Believed, a brilliant podcast about the Nassar scandal. The woman was in the room while Nassar
treated her daughter, sitting a few feet away.
And I remember out of the corner of my eye seeing what looked to be potentially an erection.
And I just remember thinking, “That’s weird. That’s really weird. Poor guy.” Thinking, like,
that would be very strange for a physician to get an erection in a patient’s room while giving
her an exam…
But at the time, when you’re in the room, and he’s doing this procedure, you just think he’s
being a good doctor and doing his best for your child. He was that slick. He was that smooth.
In another instance, a young girl goes to see Nassar with her father. Nassar puts his fingers
inside her, with her dad sitting in the room. Later that day, the gymnast tells her mother. Here is
the mother looking back on the moment:
I remember it like it was five seconds ago. I’m in the driver’s seat, she’s in the passenger seat,
and she said, “Larry did something to me today that made me feel uncomfortable.”
And I said, “Well, what do you mean?”
“Well, he…touched me.”
And I said, “Well, touched you where?”
And she said, “Down there.” And the whole time you know what she’s saying but you’re
trying to rationalize that it can’t be that.
She called her husband and asked him if he had left the room at any time during the
appointment? He said he hadn’t.
And…God forgive me, I dropped it. I filed it back in the parenting filing cabinet until 2016.

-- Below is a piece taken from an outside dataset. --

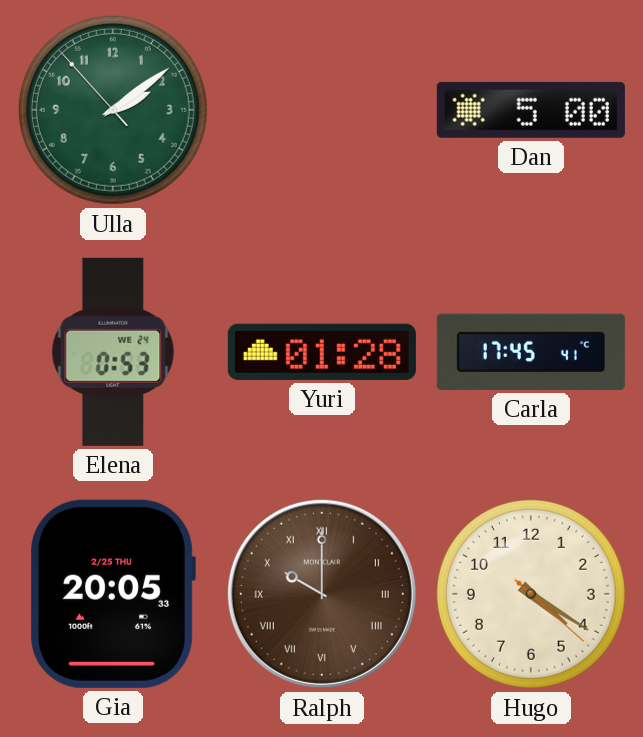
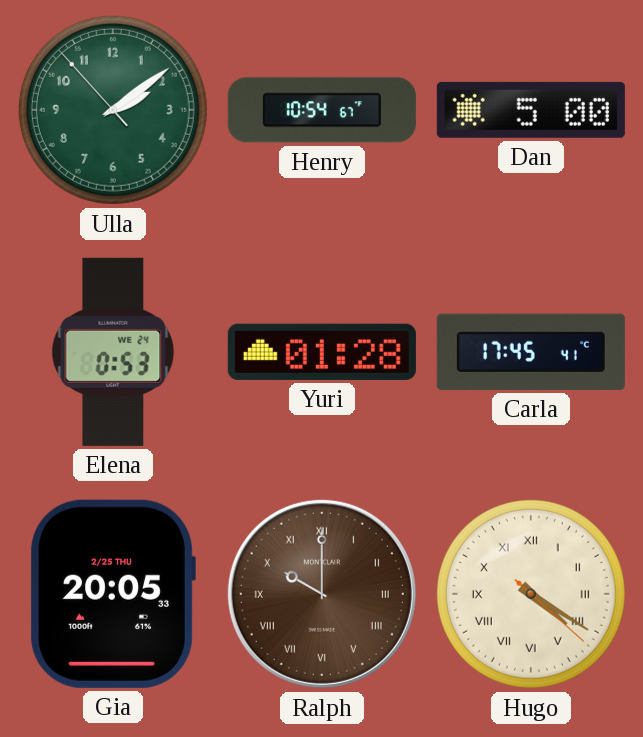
Henry: none -> 10:54
Hugo numerals: Arabic -> Roman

After a while, the stories all start to sound the same. Here’s another parent:
And she’s sitting in the car very quiet and depressed and saying, “Dad, he’s not helping my
back pain. Let’s not go anymore.” But this is Larry. This is the gymnastics doctor. If he can’t
cure her, nobody will cure her. Only God has more skills than Larry. “Be patient, honey. It’s
gonna take time. Good things take time.” That’s what we always taught our kids. So, I would
say, “OK. We’re gonna go again next week. We’re gonna go again the following week. And
then you will start seeing the progress.”

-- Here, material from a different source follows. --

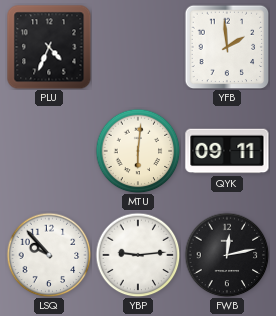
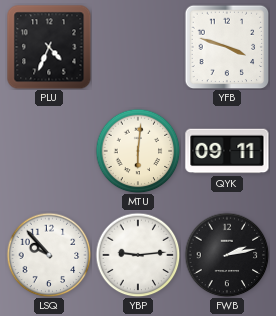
YFB: 1:59 -> 3:48
FWB: 12:13 -> 2:13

She said, “OK, Dad. You know. I trust your judgment.”
The fact that Nassar was doing something monstrous is exactly what makes the parents’

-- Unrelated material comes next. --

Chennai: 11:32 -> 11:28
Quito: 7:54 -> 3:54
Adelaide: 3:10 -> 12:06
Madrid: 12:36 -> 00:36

position so difficult. If Nassar had been rude to their daughters, they would have spoken up
immediately. If their daughters had said to them on the way home that they had smelled liquor on
Nassar’s breath, most parents would have leapt to attention. It is not impossible to imagine that
doctors are occasionally rude or drunk. Default to truth becomes an issue when we are forced to
choose between two alternatives, one of which is likely and the other of which is impossible to
imagine. Is Ana Montes the most highly placed Cuban spy in history, or was Reg Brown just
being paranoid? Default to truth biases us in favor of the most likely interpretation. Scott
Carmichael believed Ana Montes, right up to the point where believing her became absolutely
impossible. The parents did the same thing, not because they were negligent but because this is
how most human beings are wired.
Many of the women he had abused, in fact, defended Nassar. They couldn’t see past default to
truth either. Trinea Gonczar was treated 856 times by Nassar during her gymnastics career.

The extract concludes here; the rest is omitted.